### [What is being asked]
Search the entries for the word "tersebut" and report each line that has it.

### [Data supplied]
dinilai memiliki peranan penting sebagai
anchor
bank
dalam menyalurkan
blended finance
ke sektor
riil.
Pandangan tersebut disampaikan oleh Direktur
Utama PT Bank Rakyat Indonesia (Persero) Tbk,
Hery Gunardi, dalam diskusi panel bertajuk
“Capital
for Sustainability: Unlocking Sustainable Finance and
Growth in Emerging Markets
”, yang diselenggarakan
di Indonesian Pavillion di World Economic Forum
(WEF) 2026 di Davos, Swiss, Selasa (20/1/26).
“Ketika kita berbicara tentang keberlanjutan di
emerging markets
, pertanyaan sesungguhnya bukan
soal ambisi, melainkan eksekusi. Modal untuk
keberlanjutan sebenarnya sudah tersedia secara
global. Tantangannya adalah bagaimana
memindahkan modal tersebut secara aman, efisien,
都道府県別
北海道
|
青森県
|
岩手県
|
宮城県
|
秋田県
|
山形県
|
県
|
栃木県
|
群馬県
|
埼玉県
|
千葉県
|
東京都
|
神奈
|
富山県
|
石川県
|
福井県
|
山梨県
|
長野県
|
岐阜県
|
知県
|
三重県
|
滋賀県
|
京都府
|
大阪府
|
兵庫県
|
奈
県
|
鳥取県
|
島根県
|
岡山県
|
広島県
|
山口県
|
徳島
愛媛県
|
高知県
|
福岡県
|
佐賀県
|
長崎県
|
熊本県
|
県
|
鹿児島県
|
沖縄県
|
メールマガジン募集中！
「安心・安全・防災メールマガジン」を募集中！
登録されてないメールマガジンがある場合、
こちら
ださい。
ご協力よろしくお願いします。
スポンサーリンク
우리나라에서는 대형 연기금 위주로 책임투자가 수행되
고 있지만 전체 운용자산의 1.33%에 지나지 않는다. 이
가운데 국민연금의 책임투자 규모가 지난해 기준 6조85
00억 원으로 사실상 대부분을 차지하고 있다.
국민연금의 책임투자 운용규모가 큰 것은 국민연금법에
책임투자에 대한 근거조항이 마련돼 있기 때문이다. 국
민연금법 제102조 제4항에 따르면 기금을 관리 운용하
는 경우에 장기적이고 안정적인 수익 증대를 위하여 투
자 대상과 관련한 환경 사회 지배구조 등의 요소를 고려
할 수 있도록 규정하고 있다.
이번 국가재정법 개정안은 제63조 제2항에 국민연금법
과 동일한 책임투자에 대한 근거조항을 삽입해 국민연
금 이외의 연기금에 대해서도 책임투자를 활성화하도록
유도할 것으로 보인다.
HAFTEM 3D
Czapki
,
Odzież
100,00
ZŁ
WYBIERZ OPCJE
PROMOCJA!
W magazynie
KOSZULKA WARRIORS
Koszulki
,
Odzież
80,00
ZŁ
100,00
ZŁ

### [Response area]
Pandangan tersebut disampaikan oleh Direktur
memindahkan modal tersebut secara aman, efisien,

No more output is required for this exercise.